Dès le 24 février 2022, la Russie et l’Ukraine, tous deux riverains de la mer Noire au nord, ont disposé des mines pour protéger leurs côtes. La crainte est vite apparue de voir ces dernières se détacher sous l’effet notamment des tempêtes. Fin décembre, un cargo battant pavillon panaméen qui se dirigeait vers un port ukrainien pour y charger des céréales a heurté une mine et deux marins ont été blessés.
Depuis la fin de la Guerre froide, la mer Noire est l’espace maritime qui a concentré le plus grand nombre de conflits. L’élargissement de l’OTAN et la mise sous tutelle russe de l’Abkhazie en 2008, puis l’annexion de la Crimée en 2014 l’ont transformée en nouveau rideau de fer, ses flots se retrouvant déchirés par les sphères d’influence russes ou occidentales. Avec désormais la guerre entre l’Ukraine et la Russie, la mer Noire s’est muée en un enjeu stratégique et militaire majeur au centre des attentions.
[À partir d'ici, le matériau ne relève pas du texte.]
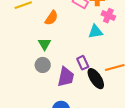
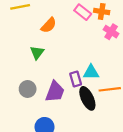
cyan triangle: (95, 32) -> (91, 72), moved
gray circle: (43, 65) -> (28, 89), moved

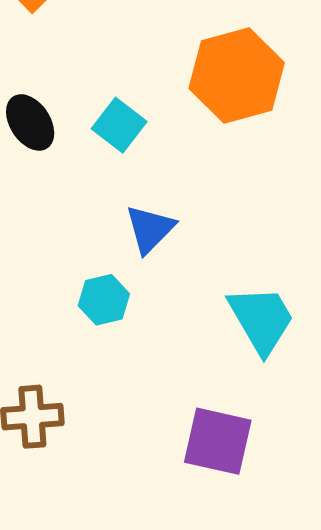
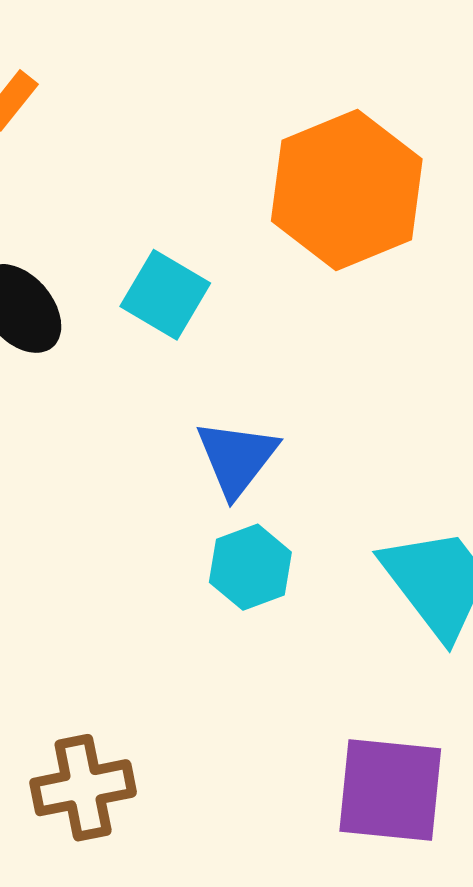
cyan hexagon: (104, 300) -> (250, 567), moved

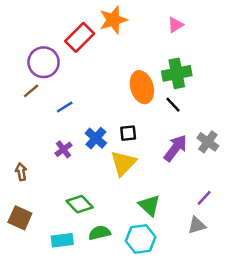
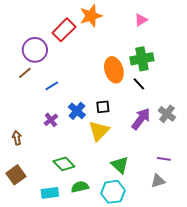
purple line: (204, 198) -> (164, 159), turned 56
brown square: (20, 218) -> (16, 175), turned 30

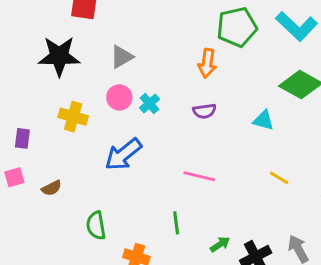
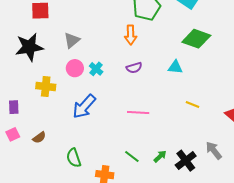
green line: (176, 223) -> (132, 156), moved, turned -35

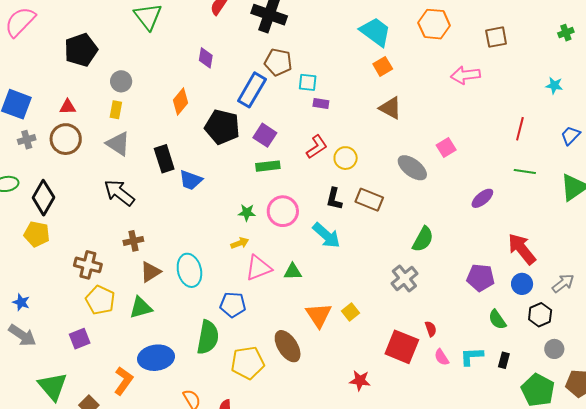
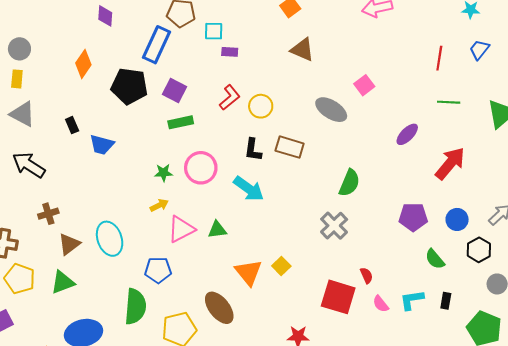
blue trapezoid: (571, 135) -> (479, 50), moved
black rectangle: (164, 159) -> (72, 125), size x0.6
red arrow: (522, 249) -> (450, 163), moved, turned 84

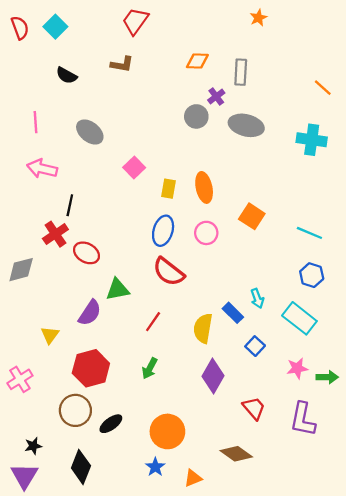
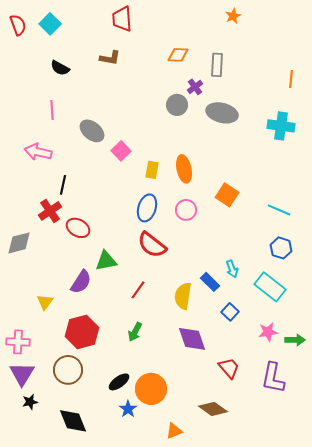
red trapezoid: (135, 21) -> (122, 19), turned -40
orange line: (323, 88) -> (291, 79), turned 54
pink line: (35, 122) -> (52, 110), moved
gray ellipse: (90, 132) -> (92, 131), moved
purple diamond: (213, 376) -> (192, 339), turned -48
pink cross: (20, 379) -> (18, 342), turned 35
black ellipse: (111, 424) -> (119, 382), moved
black diamond: (81, 467) -> (73, 421), turned -44
blue star: (155, 467) -> (128, 409), moved
purple triangle: (24, 476) -> (22, 374), moved

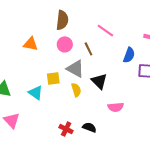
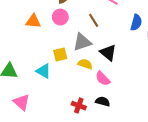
pink circle: (65, 44) -> (60, 17), moved
gray triangle: (75, 69) -> (82, 42), turned -42
yellow semicircle: (76, 90) -> (85, 64), turned -48
pink semicircle: (116, 107) -> (103, 79), moved, turned 56

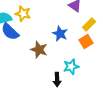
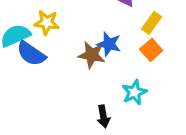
brown star: (39, 50) -> (92, 55), moved
black arrow: (57, 80) -> (103, 116), moved

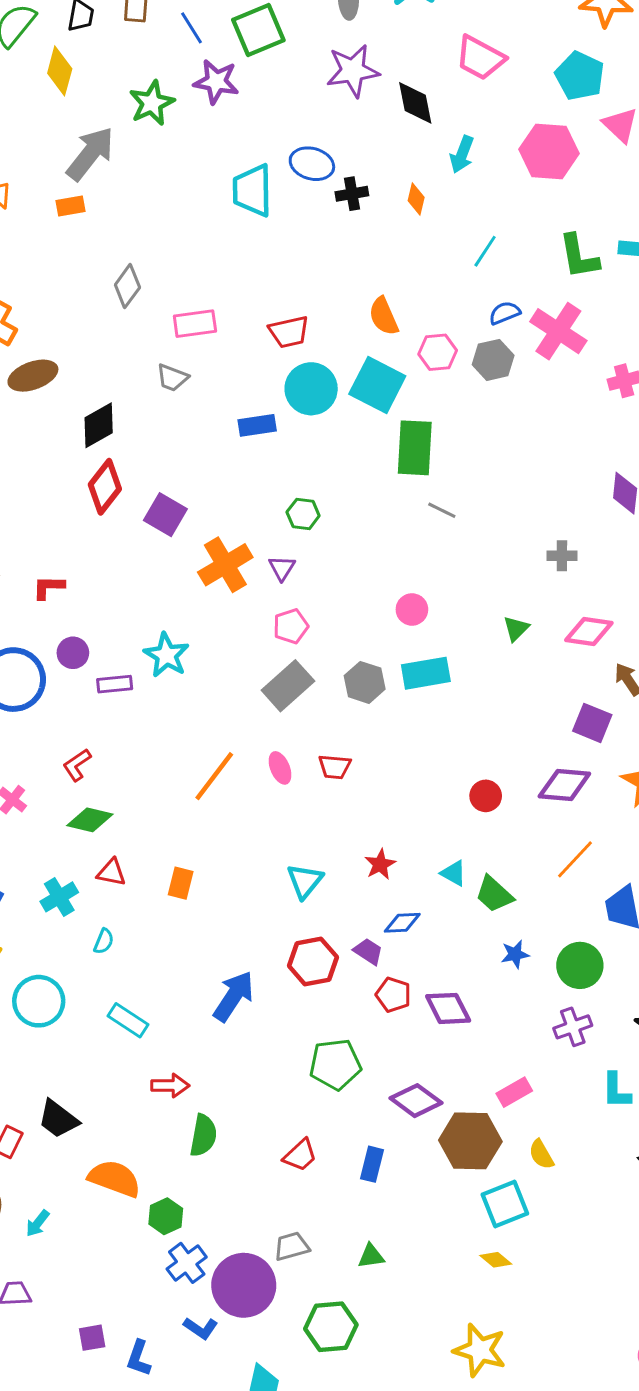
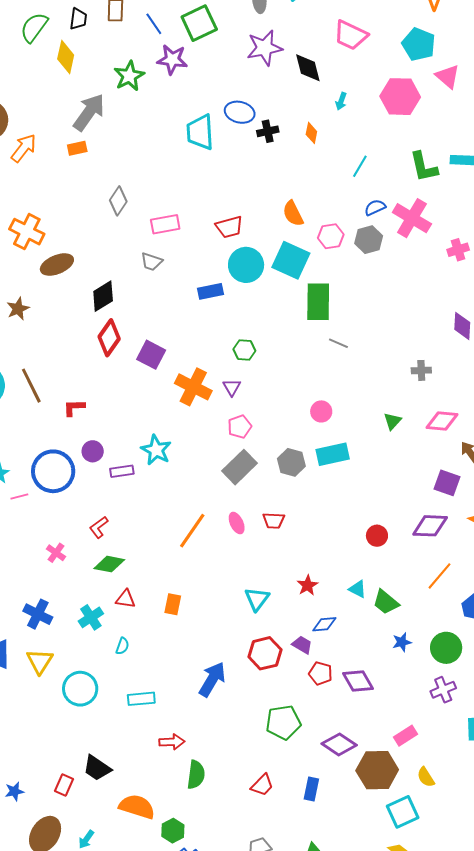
cyan arrow: (462, 154) -> (341, 101), size x0.7
orange cross: (225, 565) -> (193, 387), turned -30
cyan rectangle: (128, 1020) -> (141, 699), turned -36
C’est via cette dernière que Moscou a envahi le sud-est de l’Ukraine et qu’il bombarde les villes plus ou moins proches du front. Mais le rapport de force semble être en train de changer. En 2023, malgré une ligne de front quasiment statique sur le terrain, Volodymyr Zelensky peut se targuer d’un succès militaire particulièrement important: grâce à des attaques ingénieuses et inattendues, l’Ukraine a réussi à repousser la flotte russe de ses côtes en détruisant plusieurs de ses vaisseaux. Dernier en date? Le grand navire de débarquement Novotcherkassk, soupçonné de transporter des drones explosifs iraniens Shahed massivement utilisés par la Russie, a été bombardé fin décembre par l’armée de l’air ukrainienne près de Feodossia, en Crimée occupée. Moscou a, de son côté, reconnu «quelques dégâts».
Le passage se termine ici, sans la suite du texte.